To use this feature, the following needs to be done:

The CUDA Multi-Process Service (MPS) needs to be used (e.g., on OLCF Summit/SummitDev use “-alloc_flags gpumps” for bsub). If MPI is not detected, sharing will be disabled.

CUDA_VISIBLE_DEVICES needs to be properly set to control each rank’s visible CUDA devices (e.g., on OLCF Summit/SummitDev create a resource set containing all GPUs with the respective number of ranks with “jsrun –task-per-rs Ngpus -g Ngpus”).

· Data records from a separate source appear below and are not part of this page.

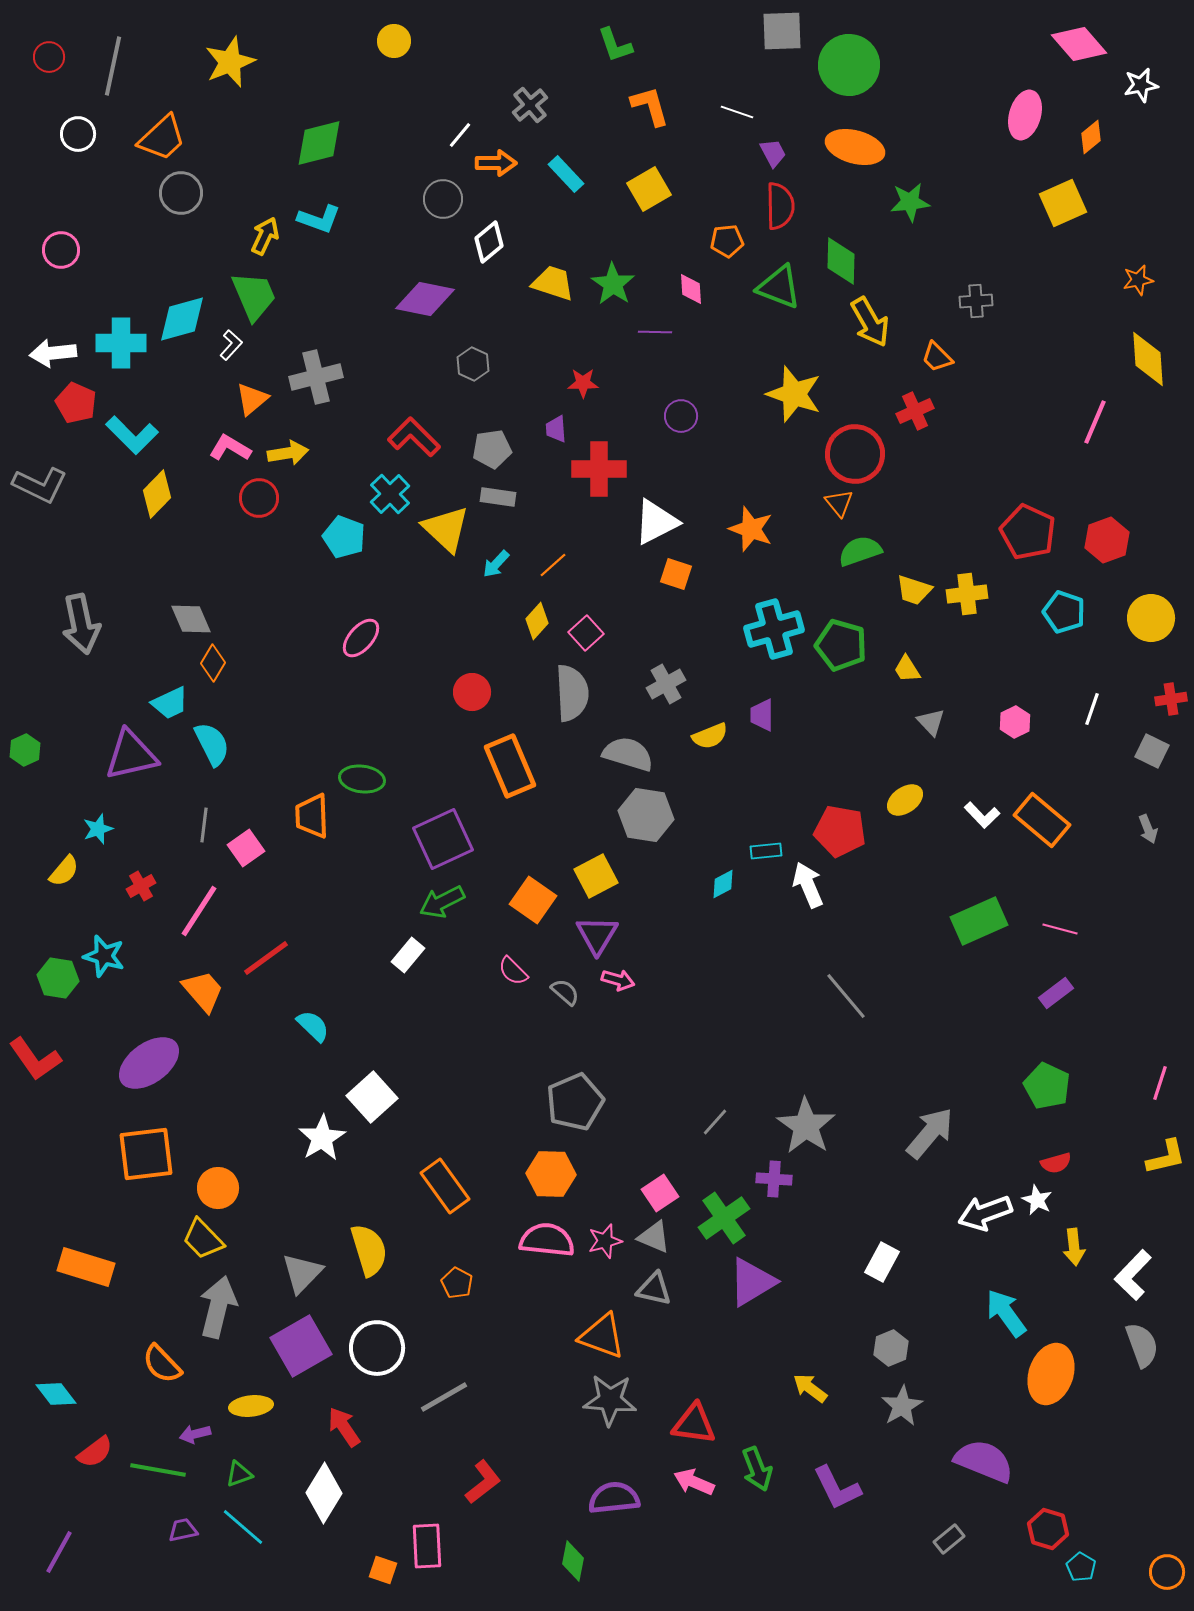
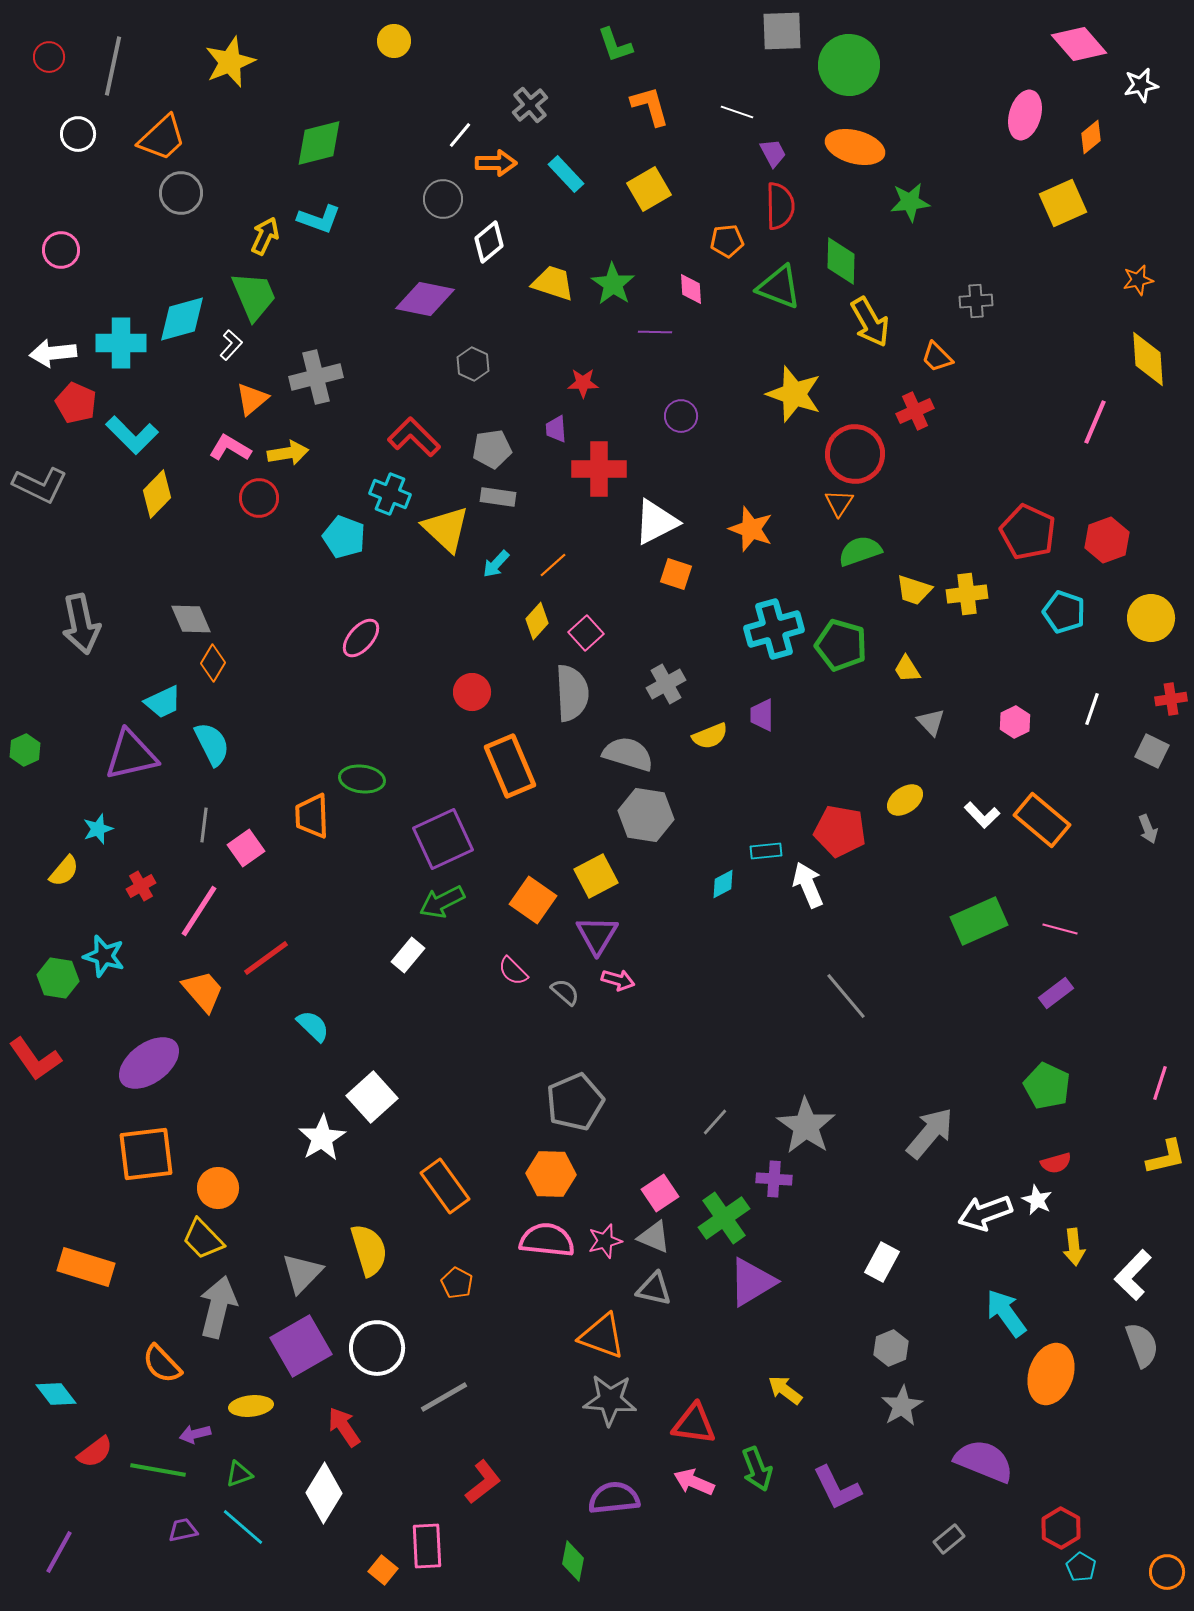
cyan cross at (390, 494): rotated 24 degrees counterclockwise
orange triangle at (839, 503): rotated 12 degrees clockwise
cyan trapezoid at (170, 703): moved 7 px left, 1 px up
yellow arrow at (810, 1388): moved 25 px left, 2 px down
red hexagon at (1048, 1529): moved 13 px right, 1 px up; rotated 12 degrees clockwise
orange square at (383, 1570): rotated 20 degrees clockwise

In the determinant set definition of the <wavefunction> section, the “gpusharing” parameter needs to be set (i.e., <determinantset gpusharing=“yes”>). See Spline basis sets.

- MLC+17
Amrita Mathuriya, Ye Luo, Raymond C. Clay, III, Anouar Benali, Luke Shulenburger, and Jeongnim Kim. Embracing a new era of highly efficient and productive quantum monte carlo simulations. In

*Proceedings of the International Conference for High Performance Computing, Networking, Storage and Analysis*, SC ‘17, 38:1–38:12. New York, NY, USA, 2017. ACM. URL: http://doi.acm.org/10.1145/3126908.3126952, doi:10.1145/3126908.3126952.- ZK03
Shiwei Zhang and Henry Krakauer. Quantum Monte Carlo Method using Phase-Free Random Walks with Slater Determinants.

*Physical Review Letters*, 90(13):136401, April 2003. doi:10.1103/PhysRevLett.90.136401.